** WHAT YOU HAVE TO DO **
Which lines run from the one containing "Localize each UI" through the end of the data? Write them out exactly, with the pictures left out.

** RECORDS FOR THIS EXERCISE **

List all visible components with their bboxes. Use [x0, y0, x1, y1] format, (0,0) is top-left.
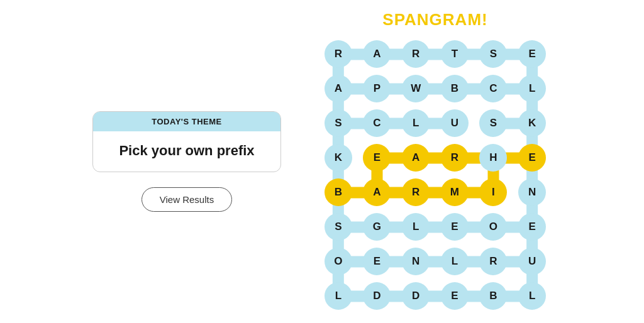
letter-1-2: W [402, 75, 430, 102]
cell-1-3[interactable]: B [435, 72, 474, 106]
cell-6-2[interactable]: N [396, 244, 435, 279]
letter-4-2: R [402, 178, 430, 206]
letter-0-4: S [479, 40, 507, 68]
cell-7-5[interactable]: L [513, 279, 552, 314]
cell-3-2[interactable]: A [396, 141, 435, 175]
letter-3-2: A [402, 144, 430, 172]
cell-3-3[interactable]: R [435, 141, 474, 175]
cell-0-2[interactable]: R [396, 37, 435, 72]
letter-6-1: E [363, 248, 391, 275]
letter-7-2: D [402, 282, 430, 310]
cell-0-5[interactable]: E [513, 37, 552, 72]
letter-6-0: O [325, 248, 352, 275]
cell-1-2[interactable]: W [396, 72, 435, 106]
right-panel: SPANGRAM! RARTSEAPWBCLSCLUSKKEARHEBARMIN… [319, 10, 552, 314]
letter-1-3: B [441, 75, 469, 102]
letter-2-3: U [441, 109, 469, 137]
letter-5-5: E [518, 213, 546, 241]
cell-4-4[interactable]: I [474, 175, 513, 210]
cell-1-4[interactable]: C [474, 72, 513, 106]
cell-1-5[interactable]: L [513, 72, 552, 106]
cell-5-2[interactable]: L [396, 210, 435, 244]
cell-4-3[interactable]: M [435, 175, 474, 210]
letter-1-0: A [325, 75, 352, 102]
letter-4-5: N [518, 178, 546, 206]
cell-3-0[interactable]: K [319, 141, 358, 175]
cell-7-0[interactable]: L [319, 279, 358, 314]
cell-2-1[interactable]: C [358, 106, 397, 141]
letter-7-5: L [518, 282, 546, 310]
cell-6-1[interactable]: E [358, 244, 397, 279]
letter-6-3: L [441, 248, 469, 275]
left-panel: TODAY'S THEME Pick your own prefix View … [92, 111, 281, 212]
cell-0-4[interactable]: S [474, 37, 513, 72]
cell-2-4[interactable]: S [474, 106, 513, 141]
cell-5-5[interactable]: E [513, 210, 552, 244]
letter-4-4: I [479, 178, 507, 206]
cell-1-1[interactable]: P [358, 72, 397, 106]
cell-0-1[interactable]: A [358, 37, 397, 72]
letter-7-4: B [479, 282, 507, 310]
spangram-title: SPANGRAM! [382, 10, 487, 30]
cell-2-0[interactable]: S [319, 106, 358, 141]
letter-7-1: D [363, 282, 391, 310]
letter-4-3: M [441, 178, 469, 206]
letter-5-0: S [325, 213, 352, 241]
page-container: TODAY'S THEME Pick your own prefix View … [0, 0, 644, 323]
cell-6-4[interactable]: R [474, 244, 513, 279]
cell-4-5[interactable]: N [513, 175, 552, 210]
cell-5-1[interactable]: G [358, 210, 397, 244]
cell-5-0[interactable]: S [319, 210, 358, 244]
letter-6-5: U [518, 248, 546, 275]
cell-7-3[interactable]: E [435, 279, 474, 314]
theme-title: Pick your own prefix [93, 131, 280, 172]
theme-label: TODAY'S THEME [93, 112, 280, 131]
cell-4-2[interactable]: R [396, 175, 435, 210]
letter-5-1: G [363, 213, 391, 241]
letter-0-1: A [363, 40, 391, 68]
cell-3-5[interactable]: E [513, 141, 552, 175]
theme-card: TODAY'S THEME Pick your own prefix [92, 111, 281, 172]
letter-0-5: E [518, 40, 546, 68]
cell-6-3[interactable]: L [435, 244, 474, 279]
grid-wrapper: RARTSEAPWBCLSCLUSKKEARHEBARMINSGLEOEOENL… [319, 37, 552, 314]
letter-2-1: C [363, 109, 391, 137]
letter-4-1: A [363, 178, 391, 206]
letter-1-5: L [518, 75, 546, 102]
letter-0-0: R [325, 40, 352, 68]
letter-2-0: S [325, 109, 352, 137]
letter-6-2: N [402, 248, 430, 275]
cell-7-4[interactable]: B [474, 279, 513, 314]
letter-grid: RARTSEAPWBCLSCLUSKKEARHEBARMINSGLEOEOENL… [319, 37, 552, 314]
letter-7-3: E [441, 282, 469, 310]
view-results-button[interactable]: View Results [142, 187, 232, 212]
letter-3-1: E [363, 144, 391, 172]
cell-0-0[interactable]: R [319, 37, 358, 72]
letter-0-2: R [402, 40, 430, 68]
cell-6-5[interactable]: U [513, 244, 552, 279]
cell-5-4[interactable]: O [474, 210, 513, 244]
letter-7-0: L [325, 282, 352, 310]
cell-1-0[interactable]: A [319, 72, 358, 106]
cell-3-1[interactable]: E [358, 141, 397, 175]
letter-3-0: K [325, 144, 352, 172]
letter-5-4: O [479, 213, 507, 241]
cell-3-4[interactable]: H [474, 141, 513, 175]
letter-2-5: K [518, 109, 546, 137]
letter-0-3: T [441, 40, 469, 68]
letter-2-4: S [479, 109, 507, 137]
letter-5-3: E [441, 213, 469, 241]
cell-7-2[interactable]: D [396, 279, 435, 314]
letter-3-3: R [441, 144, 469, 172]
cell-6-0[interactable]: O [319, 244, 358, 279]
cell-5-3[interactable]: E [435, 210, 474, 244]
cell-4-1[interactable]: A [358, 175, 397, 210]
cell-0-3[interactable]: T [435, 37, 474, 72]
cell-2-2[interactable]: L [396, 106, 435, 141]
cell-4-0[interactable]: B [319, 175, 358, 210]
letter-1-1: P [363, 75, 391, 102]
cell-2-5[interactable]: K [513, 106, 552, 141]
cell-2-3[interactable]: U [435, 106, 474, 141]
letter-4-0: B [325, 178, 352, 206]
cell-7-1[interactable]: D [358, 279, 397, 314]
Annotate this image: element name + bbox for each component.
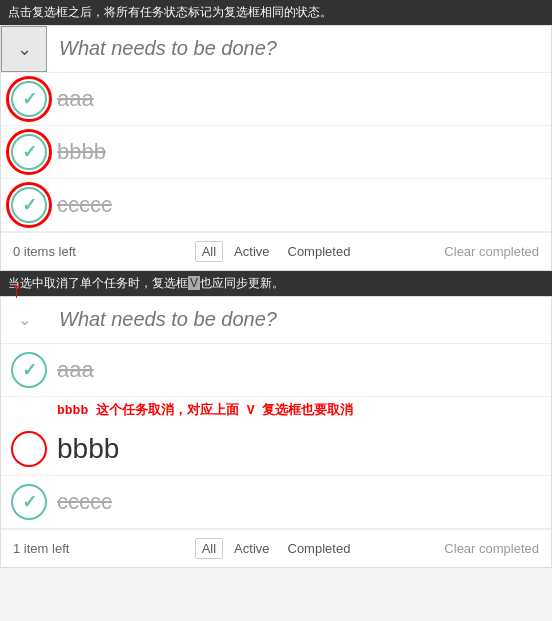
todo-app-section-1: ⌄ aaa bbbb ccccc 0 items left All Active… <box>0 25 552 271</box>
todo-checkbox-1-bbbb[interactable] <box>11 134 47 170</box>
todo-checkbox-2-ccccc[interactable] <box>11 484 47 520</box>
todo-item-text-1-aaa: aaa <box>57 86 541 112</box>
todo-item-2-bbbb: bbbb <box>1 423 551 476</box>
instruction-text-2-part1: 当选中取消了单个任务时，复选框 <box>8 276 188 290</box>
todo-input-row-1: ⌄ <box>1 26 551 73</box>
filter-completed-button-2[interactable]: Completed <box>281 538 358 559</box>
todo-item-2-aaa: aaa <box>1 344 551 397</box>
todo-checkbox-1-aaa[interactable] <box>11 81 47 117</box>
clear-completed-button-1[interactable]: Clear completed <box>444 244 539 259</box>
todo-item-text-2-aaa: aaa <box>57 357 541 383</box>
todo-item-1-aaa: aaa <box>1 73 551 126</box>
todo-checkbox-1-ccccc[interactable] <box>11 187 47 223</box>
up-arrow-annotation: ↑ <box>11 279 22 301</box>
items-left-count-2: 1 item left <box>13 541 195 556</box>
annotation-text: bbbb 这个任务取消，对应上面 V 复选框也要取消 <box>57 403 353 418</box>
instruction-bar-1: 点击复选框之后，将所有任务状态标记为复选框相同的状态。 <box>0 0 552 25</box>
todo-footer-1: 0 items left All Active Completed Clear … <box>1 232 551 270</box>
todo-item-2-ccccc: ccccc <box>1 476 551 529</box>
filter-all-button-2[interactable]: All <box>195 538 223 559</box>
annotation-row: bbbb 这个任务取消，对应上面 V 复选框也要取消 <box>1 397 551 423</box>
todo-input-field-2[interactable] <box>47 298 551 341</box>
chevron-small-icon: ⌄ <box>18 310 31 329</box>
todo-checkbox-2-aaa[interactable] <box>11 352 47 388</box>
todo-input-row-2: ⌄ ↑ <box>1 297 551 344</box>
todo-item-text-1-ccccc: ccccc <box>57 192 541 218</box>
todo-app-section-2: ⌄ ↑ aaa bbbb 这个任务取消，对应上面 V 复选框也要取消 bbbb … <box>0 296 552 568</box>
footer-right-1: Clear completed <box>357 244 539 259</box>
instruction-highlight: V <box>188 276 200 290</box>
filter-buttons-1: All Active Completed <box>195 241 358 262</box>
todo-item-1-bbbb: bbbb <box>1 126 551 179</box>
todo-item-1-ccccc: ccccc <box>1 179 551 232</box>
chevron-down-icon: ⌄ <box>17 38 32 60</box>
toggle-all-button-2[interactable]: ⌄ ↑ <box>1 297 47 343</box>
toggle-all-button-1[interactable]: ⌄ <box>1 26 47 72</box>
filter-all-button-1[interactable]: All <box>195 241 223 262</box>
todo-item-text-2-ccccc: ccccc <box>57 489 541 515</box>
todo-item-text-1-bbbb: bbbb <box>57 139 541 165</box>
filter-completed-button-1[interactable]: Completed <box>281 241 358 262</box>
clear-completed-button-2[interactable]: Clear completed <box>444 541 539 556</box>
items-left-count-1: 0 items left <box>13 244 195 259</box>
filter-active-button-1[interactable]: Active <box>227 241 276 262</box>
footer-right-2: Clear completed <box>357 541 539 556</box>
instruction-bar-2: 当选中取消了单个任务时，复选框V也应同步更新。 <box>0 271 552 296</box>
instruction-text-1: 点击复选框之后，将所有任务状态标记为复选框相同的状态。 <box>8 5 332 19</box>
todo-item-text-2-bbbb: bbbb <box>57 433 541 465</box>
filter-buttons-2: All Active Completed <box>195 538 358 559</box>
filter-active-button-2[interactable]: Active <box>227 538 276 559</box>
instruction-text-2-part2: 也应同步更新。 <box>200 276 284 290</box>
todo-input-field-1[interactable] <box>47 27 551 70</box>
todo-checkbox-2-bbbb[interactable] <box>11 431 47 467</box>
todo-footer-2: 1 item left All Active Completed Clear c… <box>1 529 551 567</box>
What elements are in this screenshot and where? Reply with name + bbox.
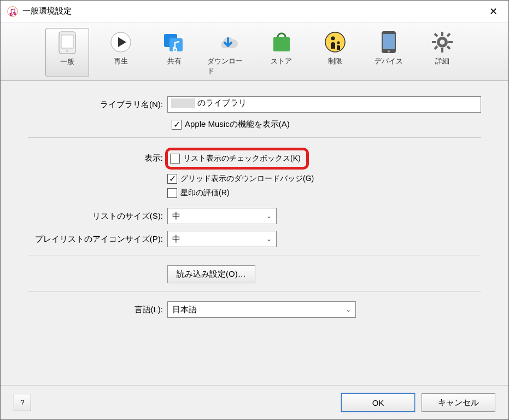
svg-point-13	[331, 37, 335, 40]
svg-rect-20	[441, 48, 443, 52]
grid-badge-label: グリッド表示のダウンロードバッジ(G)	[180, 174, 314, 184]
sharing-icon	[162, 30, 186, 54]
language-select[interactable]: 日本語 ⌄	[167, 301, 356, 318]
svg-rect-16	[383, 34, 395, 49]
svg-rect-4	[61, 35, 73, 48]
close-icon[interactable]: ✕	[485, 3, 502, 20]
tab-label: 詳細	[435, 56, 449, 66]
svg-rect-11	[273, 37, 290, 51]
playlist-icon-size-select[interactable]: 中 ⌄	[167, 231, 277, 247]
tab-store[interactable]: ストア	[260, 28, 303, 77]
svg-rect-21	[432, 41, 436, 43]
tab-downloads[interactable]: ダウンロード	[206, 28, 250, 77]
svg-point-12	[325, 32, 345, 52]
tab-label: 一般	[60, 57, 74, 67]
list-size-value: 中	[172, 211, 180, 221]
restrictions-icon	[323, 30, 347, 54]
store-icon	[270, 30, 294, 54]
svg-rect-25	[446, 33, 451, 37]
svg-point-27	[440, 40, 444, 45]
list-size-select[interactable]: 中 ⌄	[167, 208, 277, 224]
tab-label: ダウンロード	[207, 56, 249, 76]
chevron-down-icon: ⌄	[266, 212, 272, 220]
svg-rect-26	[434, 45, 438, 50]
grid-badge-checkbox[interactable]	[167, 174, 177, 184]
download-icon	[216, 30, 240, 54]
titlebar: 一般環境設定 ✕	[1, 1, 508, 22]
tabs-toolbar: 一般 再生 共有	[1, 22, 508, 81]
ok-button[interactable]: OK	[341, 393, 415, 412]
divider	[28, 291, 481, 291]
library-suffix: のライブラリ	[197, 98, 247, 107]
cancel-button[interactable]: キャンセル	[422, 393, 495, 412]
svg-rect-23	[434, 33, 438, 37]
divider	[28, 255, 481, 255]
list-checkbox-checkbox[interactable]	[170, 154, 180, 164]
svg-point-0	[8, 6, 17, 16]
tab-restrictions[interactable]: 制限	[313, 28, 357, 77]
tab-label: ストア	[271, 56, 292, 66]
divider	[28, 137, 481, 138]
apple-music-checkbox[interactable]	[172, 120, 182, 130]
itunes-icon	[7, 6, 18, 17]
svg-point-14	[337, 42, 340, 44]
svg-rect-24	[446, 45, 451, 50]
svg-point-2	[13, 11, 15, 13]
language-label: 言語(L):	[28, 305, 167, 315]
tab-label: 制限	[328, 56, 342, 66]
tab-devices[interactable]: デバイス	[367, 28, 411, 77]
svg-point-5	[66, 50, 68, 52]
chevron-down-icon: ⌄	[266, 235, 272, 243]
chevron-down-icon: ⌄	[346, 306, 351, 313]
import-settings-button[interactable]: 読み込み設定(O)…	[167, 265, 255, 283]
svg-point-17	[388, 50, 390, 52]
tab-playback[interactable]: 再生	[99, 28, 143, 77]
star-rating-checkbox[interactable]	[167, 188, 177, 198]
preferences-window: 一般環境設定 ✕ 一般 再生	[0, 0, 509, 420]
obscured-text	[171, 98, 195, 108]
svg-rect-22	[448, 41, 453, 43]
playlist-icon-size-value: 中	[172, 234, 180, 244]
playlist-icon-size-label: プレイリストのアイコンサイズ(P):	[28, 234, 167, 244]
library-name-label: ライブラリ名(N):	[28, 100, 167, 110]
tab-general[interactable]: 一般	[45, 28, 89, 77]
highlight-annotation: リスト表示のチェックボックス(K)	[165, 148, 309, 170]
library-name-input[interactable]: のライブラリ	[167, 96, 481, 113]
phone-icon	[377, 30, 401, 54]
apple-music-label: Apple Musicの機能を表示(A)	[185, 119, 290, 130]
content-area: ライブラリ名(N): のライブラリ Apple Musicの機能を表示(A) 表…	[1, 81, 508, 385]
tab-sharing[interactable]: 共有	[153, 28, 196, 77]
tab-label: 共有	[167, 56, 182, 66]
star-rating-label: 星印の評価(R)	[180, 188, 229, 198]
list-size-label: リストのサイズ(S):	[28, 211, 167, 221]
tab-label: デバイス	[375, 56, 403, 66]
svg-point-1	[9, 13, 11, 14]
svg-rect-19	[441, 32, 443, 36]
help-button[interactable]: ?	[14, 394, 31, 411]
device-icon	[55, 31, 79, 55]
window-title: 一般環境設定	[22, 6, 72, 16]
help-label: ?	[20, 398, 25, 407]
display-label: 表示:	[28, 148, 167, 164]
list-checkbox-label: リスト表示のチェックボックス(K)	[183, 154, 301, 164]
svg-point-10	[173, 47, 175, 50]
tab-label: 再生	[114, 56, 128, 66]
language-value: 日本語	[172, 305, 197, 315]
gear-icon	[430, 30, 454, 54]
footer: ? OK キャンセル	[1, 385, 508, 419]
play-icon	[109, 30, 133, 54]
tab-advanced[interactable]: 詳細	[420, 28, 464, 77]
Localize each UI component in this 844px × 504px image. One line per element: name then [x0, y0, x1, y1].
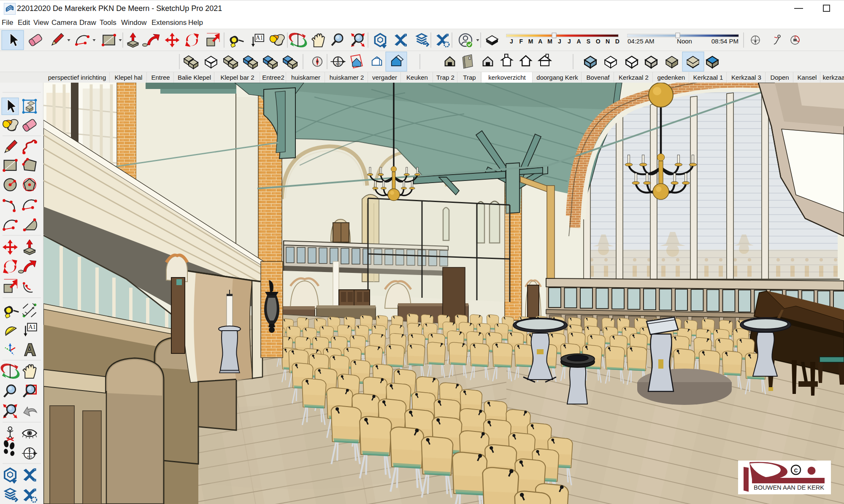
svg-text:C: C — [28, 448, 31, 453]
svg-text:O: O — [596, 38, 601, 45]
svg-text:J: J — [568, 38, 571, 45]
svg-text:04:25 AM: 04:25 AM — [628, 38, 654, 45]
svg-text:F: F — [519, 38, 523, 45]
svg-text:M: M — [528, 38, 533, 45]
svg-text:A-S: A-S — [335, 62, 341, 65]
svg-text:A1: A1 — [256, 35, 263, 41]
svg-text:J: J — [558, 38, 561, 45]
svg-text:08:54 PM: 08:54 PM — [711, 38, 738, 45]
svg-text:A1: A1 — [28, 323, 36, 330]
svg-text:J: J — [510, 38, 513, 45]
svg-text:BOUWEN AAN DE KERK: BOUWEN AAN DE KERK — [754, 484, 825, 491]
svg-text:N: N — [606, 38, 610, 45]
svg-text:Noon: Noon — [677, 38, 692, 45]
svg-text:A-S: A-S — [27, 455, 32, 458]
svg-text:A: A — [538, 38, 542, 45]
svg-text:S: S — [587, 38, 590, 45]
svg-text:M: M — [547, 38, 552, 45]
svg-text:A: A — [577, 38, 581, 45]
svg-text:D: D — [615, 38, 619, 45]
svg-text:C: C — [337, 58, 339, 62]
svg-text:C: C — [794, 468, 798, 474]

** EXERCISE RESULT **
Localize each UI component in this 844px × 504px image. One line per element: name then [x0, y0, x1, y1].
svg-text:C: C — [28, 448, 31, 453]
svg-text:O: O — [596, 38, 601, 45]
svg-text:J: J — [568, 38, 571, 45]
svg-text:04:25 AM: 04:25 AM — [628, 38, 654, 45]
svg-text:F: F — [519, 38, 523, 45]
svg-text:M: M — [528, 38, 533, 45]
svg-text:A-S: A-S — [335, 62, 341, 65]
svg-text:A1: A1 — [256, 35, 263, 41]
svg-text:J: J — [558, 38, 561, 45]
svg-text:08:54 PM: 08:54 PM — [711, 38, 738, 45]
svg-text:A1: A1 — [28, 323, 36, 330]
svg-text:J: J — [510, 38, 513, 45]
svg-text:BOUWEN AAN DE KERK: BOUWEN AAN DE KERK — [754, 484, 825, 491]
svg-text:N: N — [606, 38, 610, 45]
svg-text:Noon: Noon — [677, 38, 692, 45]
svg-text:A-S: A-S — [27, 455, 32, 458]
svg-text:A: A — [538, 38, 542, 45]
svg-text:S: S — [587, 38, 590, 45]
svg-text:M: M — [547, 38, 552, 45]
svg-text:A: A — [577, 38, 581, 45]
svg-text:D: D — [615, 38, 619, 45]
svg-text:C: C — [337, 58, 339, 62]
svg-text:C: C — [794, 468, 798, 474]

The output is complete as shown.